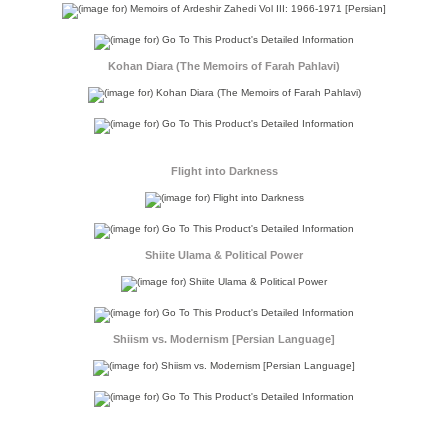
Kohan Diara (The Memoirs of Farah Pahlavi)
Flight into Darkness
Shiite Ulama & Political Power
Shiism vs. Modernism [Persian Language]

========================================================================

* WORK ORDER *
Leave the pictures out, and print every line of the listing exactly as written.

* SOLUTION FOR THIS TASK *
Kohan Diara (The Memoirs of Farah Pahlavi)
Flight into Darkness
Shiite Ulama & Political Power
Shiism vs. Modernism [Persian Language]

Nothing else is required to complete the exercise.